Gleich nach dem Aufstehen Donna Tartts The Secret History weiter- und dann ausgelesen. Ich war sehr gefangen (was erst mal nichts heißen muss, außer dass es mich nicht durch schlechte Sprache, durch Klischees oder Unwahrscheinlichkeiten aus der Spannung riss) von dem Roman über sechs Altphilologie-Studenten an einem Ostküsten-College – die einen der ihren ermorden, damit beginnt die Geschichte. Erzählt wird sie von einem weiteren der sechs, einem Kalifornier aus einfachen Verhältnissen.

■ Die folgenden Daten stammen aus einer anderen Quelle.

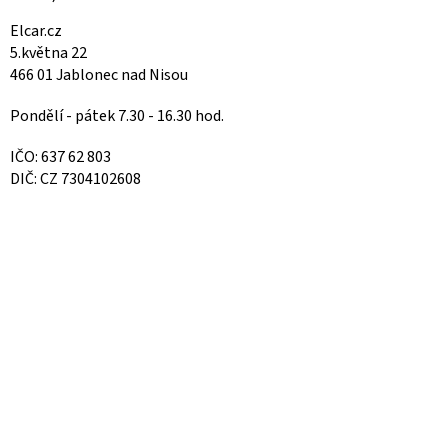
Elcar.cz
5.května 22
466 01 Jablonec nad Nisou
Pondělí - pátek 7.30 - 16.30 hod.
IČO: 637 62 803
DIČ: CZ 7304102608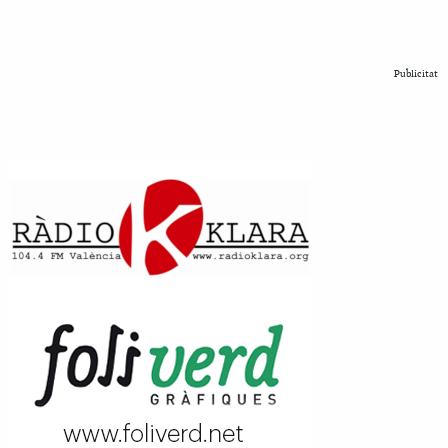
Publicitat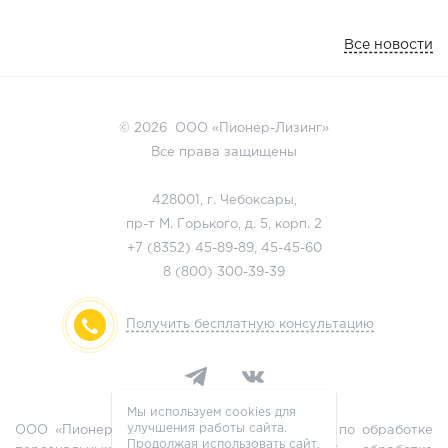
Все новости
© 2026 ООО «Пионер-Лизинг»
Все права защищены
428001, г. Чебоксары,
пр-т М. Горького, д. 5, корп. 2
+7 (8352)
45-89-89
,
45-45-60
8 (800)
300-39-39
Получить бесплатную консультацию
Мы используем cookies для
улучшения работы сайта.
ООО «Пионер-Лизинг» является оператором по обработке
Продолжая использовать сайт,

Mir gefiel besonders gut, wie vage Donna Tartt die zeitliche Verortung lässt. Wir bekommen zwar immer wieder recht klare Zeitbezüge, aber sie passen nicht zusammen. Mal könnten wir in den 50ern sein (der Rom-Aufenthalt von Henry und Bunny rief bei mir durchwegs Bilder aus The Talented Mr. Ripley hervor), dann wieder heißt es beim Anruf bei einer Fluglinie, dass dort in einem Computer nachgesehen wird. Doch niemand von den Studenten scheint einen Computer zu benutzen, nur ein paar mechanische Schreibmaschinen werden erwähnt. Im Kino laufen sowohl Stummfilme also auch typische Muster der 70er. Zum Telefonieren geht der Ich-Erzähler in eine Telefonzelle, doch eine Kommilitonin ist mit ihrer Kunst im ausgehenden 20. Jahrhundert angesiedelt.

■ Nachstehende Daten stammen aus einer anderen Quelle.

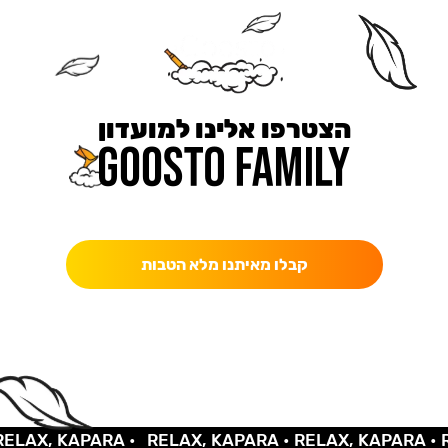
הצטרפו אלינו למועדון
כאן מקבלים יותר — הטבות, עדכונים והפתעות בלעדיות.
קבלו מאיתנו מלא הטבות
AX, KAPARA •
RELAX, KAPARA •
RELAX, KAPARA •
REL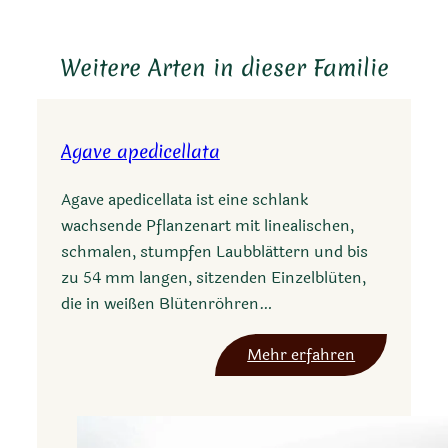
Weitere Arten in dieser Familie
Agave apedicellata
Agave apedicellata ist eine schlank
wachsende Pflanzenart mit linealischen,
schmalen, stumpfen Laubblättern und bis
zu 54 mm langen, sitzenden Einzelblüten,
die in weißen Blütenröhren…
:
Mehr erfahren
A
g
a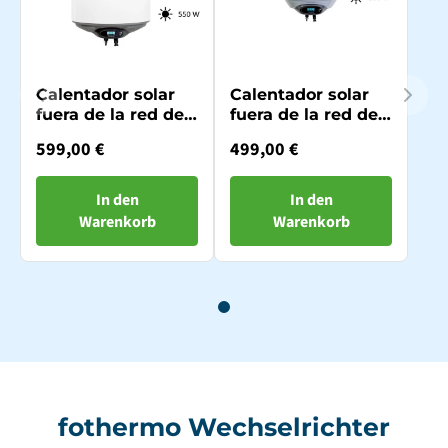
Calentador solar
Calentador solar
fuera de la red de
fuera de la red de
80 litros
30 litros
599,00 €
499,00 €
In den
In den
Warenkorb
Warenkorb
fothermo Wechselrichter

Der äußere Mittelpunkt der Gruppe sind die Griechischstunden bei Julian, einer heiter-schillernden Figur Lehrerfigur, an der ich mir immer wieder eine Toga wegdenken musste (weitere zeitliche Verwirrung: George Orwell wird mit einer Einschätzung seines Charakters zitiert). Die Gruppe befasst sich so intensiv nicht nur mit griechischer Mythologie und Philosophie, sondern auch mit der Sprache, dass sie sich draußen darin unterhalten kann – als Geheimsprache unter ihren Kommilitoninnen und Kommilitonen.

Und meine Güte: wird da gesoffen, geraucht, gedrogt! Während ich bei der Lektüre von Tartts The Goldfinch noch sehr beeindruckt war, welche Drogenkenntnisse die Autorin sich anrecherchiert hatte, dachte ich mir bei dieser Wiederholung: Da kennt sich aber jemand richtig gut mit Drogen aus.

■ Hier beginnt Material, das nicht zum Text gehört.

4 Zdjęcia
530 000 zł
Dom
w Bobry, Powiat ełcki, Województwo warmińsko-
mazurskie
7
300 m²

Die Geschichte ist ausgezeichnet konstruiert. Der Bogen, den die Enthüllung am Anfang spannt, wird etwa in der Mitte geschlossen – dennoch ist der Rest nicht weniger aufregend. Der Roman ist getränkt in westlicher Literatur aus 2000 Jahren, in deren Bildern, Mythen, Zitaten. Ein wenig augegerollt habe ich innerlich lediglich bei der Beschreibung der Obsession des Erzählers mit der einzigen Frau in der Studentengruppe: Sie ähnelte für meinen Geschmack zu sehr der Obsession von Theodore mit Pippa in The Goldfinch.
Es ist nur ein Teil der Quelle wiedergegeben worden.